| What this task involves |
Wherever the word "Normal" turns up in a line of the entries, copy that line.

| Material supplied |
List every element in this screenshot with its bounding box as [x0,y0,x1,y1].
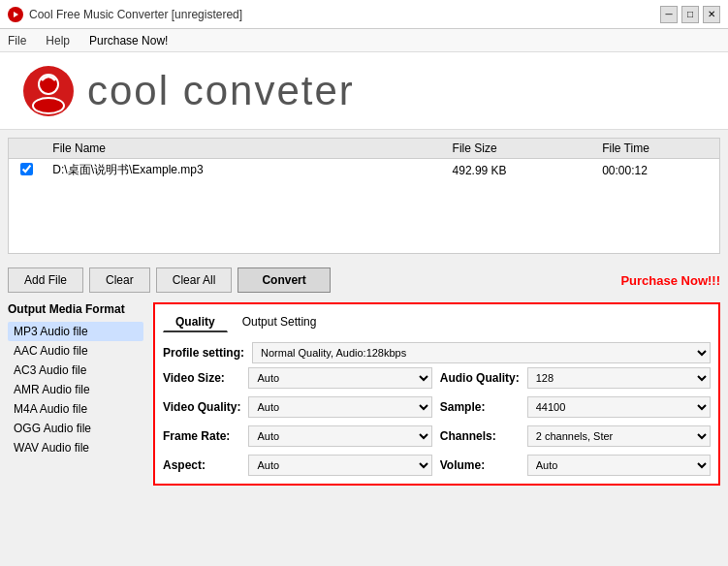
select-aspect[interactable]: Auto [248,455,431,476]
cell-filesize: 492.99 KB [445,159,595,182]
app-icon [8,7,23,22]
label-volume: Volume: [440,458,520,472]
format-item[interactable]: AAC Audio file [8,341,143,361]
label-aspect: Aspect: [163,458,240,472]
logo-icon [19,62,78,120]
select-video-quality[interactable]: Auto [248,396,431,418]
select-video-size[interactable]: Auto [248,367,431,389]
format-item[interactable]: WAV Audio file [8,438,143,457]
svg-point-3 [33,98,64,113]
menu-bar: File Help Purchase Now! [0,29,728,52]
title-bar-controls: ─ □ ✕ [660,6,720,23]
output-format-title: Output Media Format [8,302,143,316]
logo-text: cool conveter [87,68,355,114]
add-file-button[interactable]: Add File [8,267,83,293]
table-row: D:\桌面\说明书\Example.mp3 492.99 KB 00:00:12 [9,159,719,182]
title-bar: Cool Free Music Converter [unregistered]… [0,0,728,29]
select-channels[interactable]: 2 channels, Ster [527,425,711,447]
label-sample: Sample: [440,400,520,414]
label-video-size: Video Size: [163,371,240,385]
title-bar-left: Cool Free Music Converter [unregistered] [8,7,242,22]
settings-grid: Video Size:AutoAudio Quality:128Video Qu… [163,367,711,476]
title-bar-text: Cool Free Music Converter [unregistered] [29,8,242,21]
output-format-panel: Output Media Format MP3 Audio fileAAC Au… [8,302,143,486]
toolbar: Add File Clear Clear All Convert Purchas… [0,262,728,299]
format-item[interactable]: AC3 Audio file [8,361,143,380]
profile-select[interactable]: Normal Quality, Audio:128kbps [252,342,711,363]
row-checkbox[interactable] [20,163,33,175]
minimize-button[interactable]: ─ [660,6,678,23]
label-video-quality: Video Quality: [163,400,240,414]
file-table: File Name File Size File Time D:\桌面\说明书\… [9,139,719,181]
label-frame-rate: Frame Rate: [163,429,240,443]
settings-tabs: Quality Output Setting [163,312,711,332]
cell-filename: D:\桌面\说明书\Example.mp3 [45,159,444,182]
col-header-filetime: File Time [594,139,719,159]
purchase-label[interactable]: Purchase Now!!! [620,273,720,288]
format-item[interactable]: M4A Audio file [8,399,143,419]
format-item[interactable]: AMR Audio file [8,380,143,399]
logo-area: cool conveter [0,52,728,130]
profile-row: Profile setting: Normal Quality, Audio:1… [163,342,711,363]
clear-button[interactable]: Clear [89,267,150,293]
cell-filetime: 00:00:12 [594,159,719,182]
select-frame-rate[interactable]: Auto [248,425,431,447]
tab-output-setting[interactable]: Output Setting [230,312,330,332]
tab-quality[interactable]: Quality [163,312,228,332]
profile-label: Profile setting: [163,346,244,360]
menu-help[interactable]: Help [42,32,74,49]
file-table-container: File Name File Size File Time D:\桌面\说明书\… [8,138,720,254]
col-header-check [9,139,45,159]
col-header-filesize: File Size [445,139,595,159]
format-list: MP3 Audio fileAAC Audio fileAC3 Audio fi… [8,322,143,457]
clear-all-button[interactable]: Clear All [156,267,233,293]
close-button[interactable]: ✕ [703,6,720,23]
menu-file[interactable]: File [4,32,30,49]
convert-button[interactable]: Convert [237,267,330,293]
select-sample[interactable]: 44100 [527,396,711,418]
label-audio-quality: Audio Quality: [440,371,520,385]
main-content: Output Media Format MP3 Audio fileAAC Au… [0,299,728,493]
select-audio-quality[interactable]: 128 [527,367,711,389]
format-item[interactable]: OGG Audio file [8,419,143,438]
label-channels: Channels: [440,429,520,443]
maximize-button[interactable]: □ [681,6,699,23]
format-item[interactable]: MP3 Audio file [8,322,143,341]
settings-panel: Quality Output Setting Profile setting: … [153,302,720,486]
menu-purchase[interactable]: Purchase Now! [85,32,172,49]
col-header-filename: File Name [45,139,444,159]
select-volume[interactable]: Auto [527,455,711,476]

| Task result |
profile-select[interactable]: Normal Quality, Audio:128kbps [252,342,711,363]
profile-row: Profile setting: Normal Quality, Audio:1… [163,342,711,363]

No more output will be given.